Der Sport im Ort:Die Erinnerung bleibt

Wegen eines Wasserschadens musste die 60 Jahre alte Tribüne des Jugendstadions des TSV Ebersberg im Februar abgerissen werden. Jetzt stehen dort Container, die Fußballer haben mehr Platz und Komfort als früher. Ohne Tribüne und Katakomben fehlt aber ein wichtiger Teil

Von Matthias Reinelt, Ebersberg

Das Flutlicht strahlt über den Platz, die nächste Übung steht an, gleich ist Tobias Trenkler an der Reihe. Bevor er die Hütchen umdribbelt, dreht er sich nochmal um und schaut auf die blaue Containerlandschaft. "Da stand halt immer die Tribüne, die geht einfach ab", sagt Trenkler, 30, TSV-Urgestein und Mittelfeldmann in der dritten Mannschaft.

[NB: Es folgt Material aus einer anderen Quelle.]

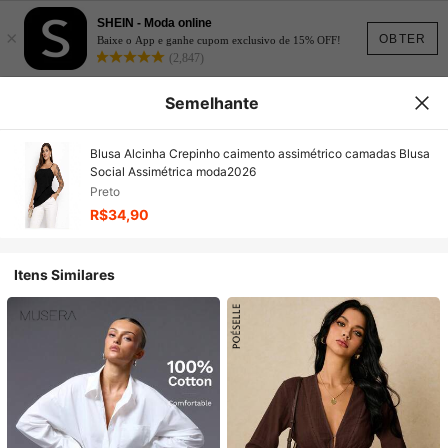
SHEIN - Moda online
×
OBTER
Baixe o App e ganhe cupom exclusivo de 15% OFF!
(2,847)
Semelhante
Blusa Alcinha Crepinho caimento assimétrico camadas Blusa
Social Assimétrica moda2026
Preto
R$34,90
Itens Similares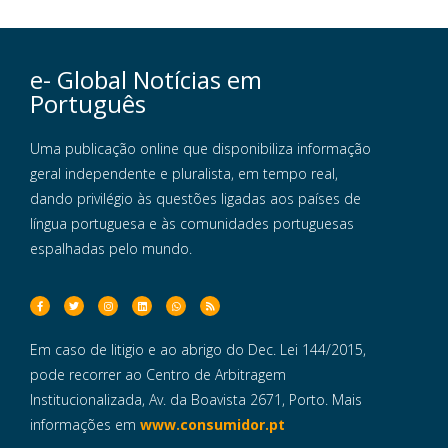
e- Global Notícias em
Português
Uma publicação online que disponibiliza informação
geral independente e pluralista, em tempo real,
dando privilégio às questões ligadas aos países de
língua portuguesa e às comunidades portuguesas
espalhadas pelo mundo.
Em caso de litigio e ao abrigo do Dec. Lei 144/2015,
pode recorrer ao Centro de Arbitragem
Institucionalizada, Av. da Boavista 2671, Porto. Mais
informações em
www.consumidor.pt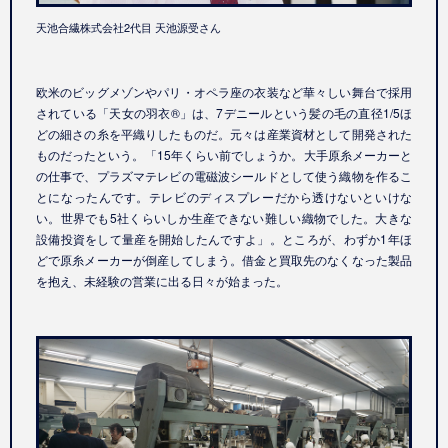
天池合繊株式会社2代目 天池源受さん
欧米のビッグメゾンやパリ・オペラ座の衣装など華々しい舞台で採用
されている「天女の羽衣®」は、7デニールという髪の毛の直径1/5ほ
どの細さの糸を平織りしたものだ。元々は産業資材として開発された
ものだったという。「15年くらい前でしょうか。大手原糸メーカーと
の仕事で、プラズマテレビの電磁波シールドとして使う織物を作るこ
とになったんです。テレビのディスプレーだから透けないといけな
い。世界でも5社くらいしか生産できない難しい織物でした。大きな
設備投資をして量産を開始したんですよ」。ところが、わずか1年ほ
どで原糸メーカーが倒産してしまう。借金と買取先のなくなった製品
を抱え、未経験の営業に出る日々が始まった。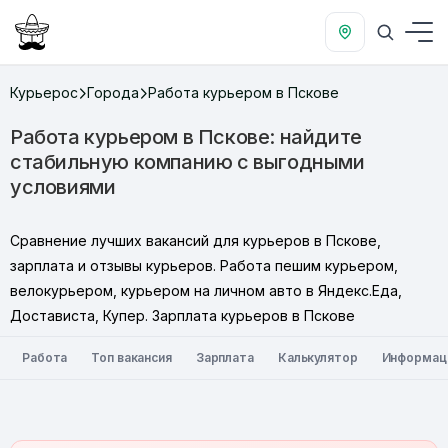
Курьерос
Города
Работа курьером в Пскове
Работа курьером в Пскове: найдите
стабильную компанию с выгодными
условиями
Сравнение лучших вакансий для курьеров в Пскове,
зарплата и отзывы курьеров. Работа пешим курьером,
велокурьером, курьером на личном авто в Яндекс.Еда,
Достависта, Купер. Зарплата курьеров в Пскове
Работа
Топ вакансия
Зарплата
Калькулятор
Информац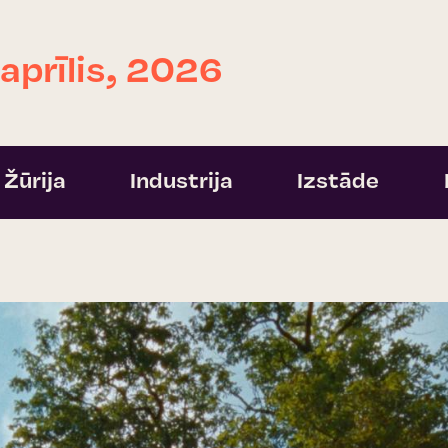
 aprīlis, 2026
Žūrija
Industrija
Izstāde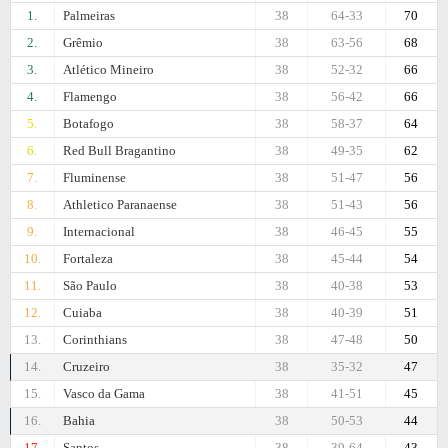
1.
Palmeiras
38
64-33
70
2.
Grêmio
38
63-56
68
3.
Atlético Mineiro
38
52-32
66
4.
Flamengo
38
56-42
66
5.
Botafogo
38
58-37
64
6.
Red Bull Bragantino
38
49-35
62
7.
Fluminense
38
51-47
56
8.
Athletico Paranaense
38
51-43
56
9.
Internacional
38
46-45
55
10.
Fortaleza
38
45-44
54
11.
São Paulo
38
40-38
53
12.
Cuiaba
38
40-39
51
13.
Corinthians
38
47-48
50
14.
Cruzeiro
38
35-32
47
15.
Vasco da Gama
38
41-51
45
16.
Bahia
38
50-53
44
17.
Santos
38
39-64
43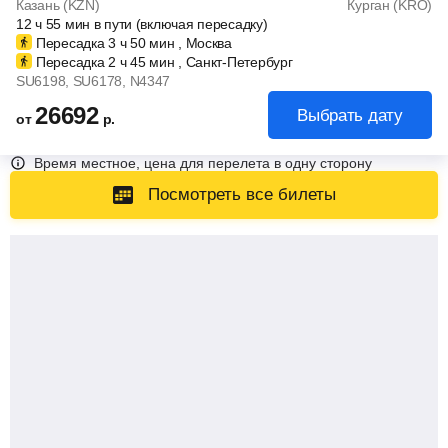
Казань (KZN)
Курган (KRO)
12
ч
55
мин
в пути (включая пересадку)
Пересадка 3
ч
50
мин
, Москва
Пересадка 2
ч
45
мин
, Санкт-Петербург
SU6198
, SU6178
, N4347
26692
Выбрать дату
от
р.
Время местное, цена для перелета в одну сторону
Посмотреть все билеты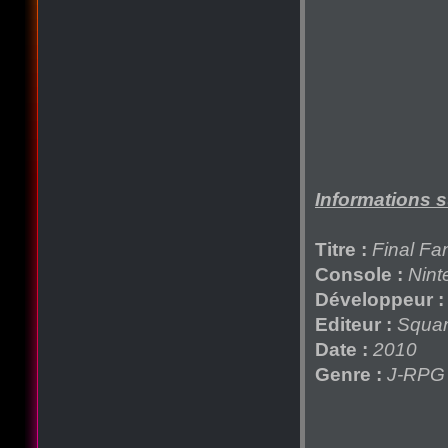
Informations su
Titre :
Final Fa
Console :
Nint
Développeur :
Editeur :
Squar
Date :
2010
Genre :
J-RPG 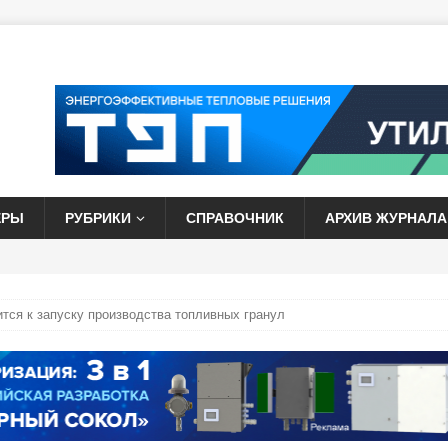
ЕРЫ
РУБРИКИ
СПРАВОЧНИК
АРХИВ ЖУРНАЛА
тся к запуску производства топливных гранул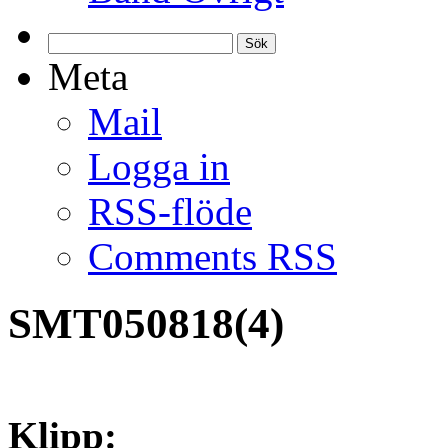
Sök
efter:
Meta
Mail
Logga in
RSS-flöde
Comments RSS
SMT050818(4)
Klipp: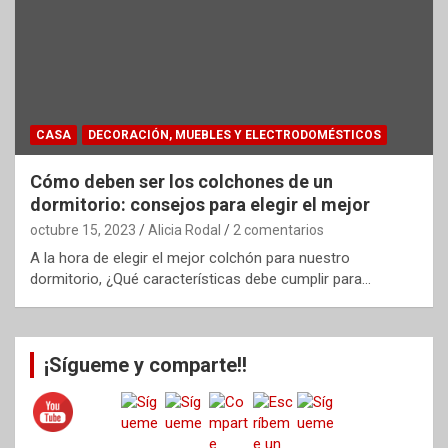
CASA
DECORACIÓN, MUEBLES Y ELECTRODOMÉSTICOS
Cómo deben ser los colchones de un
dormitorio: consejos para elegir el mejor
octubre 15, 2023
Alicia Rodal
2 comentarios
A la hora de elegir el mejor colchón para nuestro
dormitorio, ¿Qué características debe cumplir para…
¡Sígueme y comparte!!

Wo bis vor einem halben Jahr noch die Holztribüne und der Kabinentrakt des Jugendstadions standen, bestimmen jetzt die Container das Bild. Sie sind der Ersatz für ihe alte Tribüne, die sie 1957 gebaut haben, und vor einem halben Jahr abreißen mussten. Zu den alten Containern, wo vorher schon Bälle, Hütchen und Trainingsleibchen verfrachtet wurden, kamen im August sieben weitere Container dazu. In tiefem Blau - eigentlich so gar nicht passend zu den grün-weißen Vereinsfarben des TSV - reihen sie sich aneinander. Darin sind jetzt die Kabinen zum Umziehen, Duschen, Trainingsmaterial, Toiletten und Technik untergebracht.

Im Februar war der Gebäudetrakt des Jugendstadions - wohl aufgrund eines technischen Defekts der Toilettenanlage - bis knapp unterhalb der Grasnarbe mit Wasser vollgelaufen. Umkleidekabinen, Toiletten und Sicherungskasten wurden überschwemmt. Dominic Mayer, Abteilungsleiter des TSV, war gerade auf einer Hochzeit in Wien, als er die ersten Bilder von der "Katastrophe" aufs Handy geschickt bekam. "Ein wahnsinniger Schock", sagt der 28-Jährige.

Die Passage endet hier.